A few steps into the room was enough to spot her, curled in a corner of the room with her hands clasped over her ears, knees tucked against her face while she rocked back and forth. Chilanu padded quietly behind her, and knelt down to extend the barest graze of fingers over Katja's shoulder. It was as if she had burned her, the girl screaming and trying to curl back into that corner, the old wood driving splinters into skin already bruised and beaten. Katja's eyes, round with terror, and lip bleeding from being bitten in her fall from the bed to floor, sobbed openly.

Again, Chilanu reached out, her fingers touching over Katja's brow and then down her cheek while she spoke soft words of comfort laced with concern. As lightning flashed again, Katja's hand gripped Chilanu's own, and she pulled herself to the larger woman with such force that the impact nearly deprived Chilanu of breath. The woman waited until the thunder rolled past, combing fingers soothingly through Katja's muddy hair, and when she was sure she could move without frightening the girl further, she picked her up and took her into the second room, where there were no windows to let in the flashing light.

“I'm not dead?” Katja reached out as Chilanu set her down on the bed, grazing fingers over bare skin as if it was the first she'd seen in a very long time.

Chilanu paused, biting back the rush she felt as Katja's fingers grazed her nipple and traveled down her stomach. “No,” she breathed, taking the hand delicately to look it over, distracting herself by making certain the wounds were cleaned. “You nearly were, but you are not. Your horse got to us and back in time.”

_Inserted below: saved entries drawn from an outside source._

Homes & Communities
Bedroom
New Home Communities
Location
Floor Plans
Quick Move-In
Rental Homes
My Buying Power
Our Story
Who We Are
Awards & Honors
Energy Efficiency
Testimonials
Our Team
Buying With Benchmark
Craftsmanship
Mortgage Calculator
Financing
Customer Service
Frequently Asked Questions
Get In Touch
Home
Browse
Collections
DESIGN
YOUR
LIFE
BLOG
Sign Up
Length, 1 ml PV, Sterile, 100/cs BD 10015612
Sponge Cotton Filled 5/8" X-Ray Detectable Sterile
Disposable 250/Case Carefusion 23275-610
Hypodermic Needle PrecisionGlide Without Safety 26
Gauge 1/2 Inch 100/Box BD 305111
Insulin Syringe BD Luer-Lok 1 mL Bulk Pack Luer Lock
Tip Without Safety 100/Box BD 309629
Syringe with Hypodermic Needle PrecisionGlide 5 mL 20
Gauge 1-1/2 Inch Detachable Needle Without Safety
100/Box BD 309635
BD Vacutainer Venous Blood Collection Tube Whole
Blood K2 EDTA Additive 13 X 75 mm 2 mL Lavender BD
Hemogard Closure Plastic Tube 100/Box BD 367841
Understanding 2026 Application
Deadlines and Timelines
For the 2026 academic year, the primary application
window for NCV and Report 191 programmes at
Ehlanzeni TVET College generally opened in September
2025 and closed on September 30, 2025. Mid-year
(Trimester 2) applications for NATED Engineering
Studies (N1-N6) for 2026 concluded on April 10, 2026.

“I can't feel my legs, or my hands.” 

The Hylios woman nodded, rubbing her thumbs along Katja's palms, fingers, and then up the toned arms. “You dropped yourself into a trap unique to the poachers of these woods. Along the bottom are small needles laced with a toxin that numbs and paralyzes the muscle. They are very small, hard to feel.” She coaxed the girl to lay back, and continued her massage along her shoulders and collar, then lower to her breasts. Katja's breath quickened as Chilanu kneaded the supple flesh, but she made no complaint. “Typically, this allows the trap to become one where the victim simply drowns by the rising water.”

“I was being crushed.”

“You must have clawed into the secondary trap. It means that the one who set it meant for something very large to get into it. Likely, one of the short-legged herd animals that live around here. If the prey thrashes enough, it triggers the walls of the trap to cave in, slowly compressing and suffocating the animal. In your case, I'm guessing you were quick enough to step on the first few layers, but were otherwise trapped. Had I arrived a minute or two later, you would have suffocated.”

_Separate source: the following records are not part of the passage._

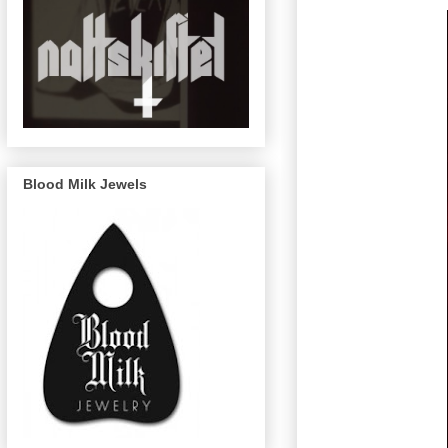
Blood Milk Jewels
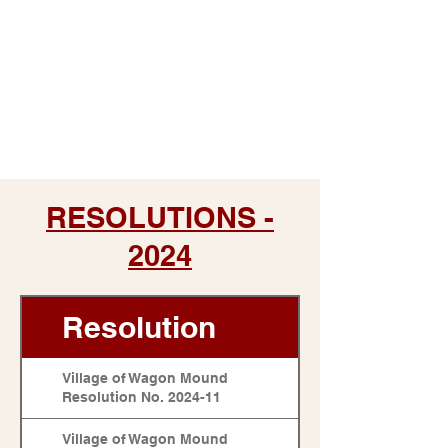
RESOLUTIONS -
2024
Resolution
Village of Wagon Mound
Resolution No. 2024-11
Village of Wagon Mound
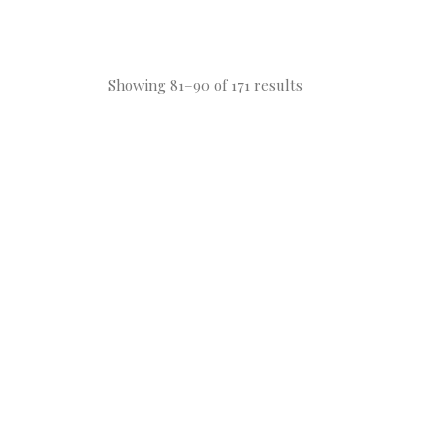
Showing 81–90 of 171 results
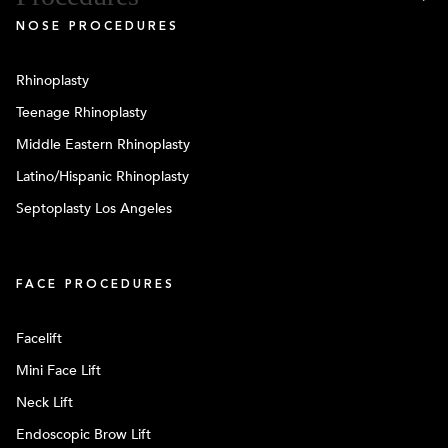
NOSE PROCEDURES
Rhinoplasty
Teenage Rhinoplasty
Middle Eastern Rhinoplasty
Latino/Hispanic Rhinoplasty
Septoplasty Los Angeles
FACE PROCEDURES
Facelift
Mini Face Lift
Neck Lift
Endoscopic Brow Lift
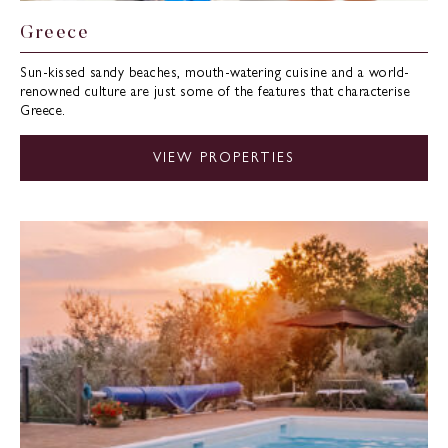
Greece
Sun-kissed sandy beaches, mouth-watering cuisine and a world-
renowned culture are just some of the features that characterise
Greece.
VIEW PROPERTIES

“I held my breath. The water kept rising, but I just thought... if I could hold out a little longer...” Her words cut off into little sobs, and Chilanu stopped her tending to sit beside the girl, allowing her to curl around her with her head in her lap, facing her stomach. “I was so scared. I thought that was going to be the end of it, and I couldn't imagine anything more than my mother's face...” Another flash, another bout of thunder, and the fearful breath she expelled nearly tore a moan from Chilanu.

She let the girl cry, hoping that her gentle strokes of fingers along the dark hair and skin of her companion might help soothe her, but she could not sit in silence for too long. “You were warned not to go too far, were you not?”

Katja stiffened, sniffling a moment before finally sitting up, her tearful eyes meeting Chilanu's with guilt. “I didn't mean to go so far. The sky was so clear, I thought Jassine was just worrying too much.” She wiped away tears with the heel of her palm, and left a smudge below one eye. “I thought about not coming back. Just... taking Slate and making my way back home.”

“You made your way for the cliffs, hoping to find a way up that wouldn't put you in the city, where your leaving would be noted and questioned. Why, Katja? I thought you needed something from my brother.”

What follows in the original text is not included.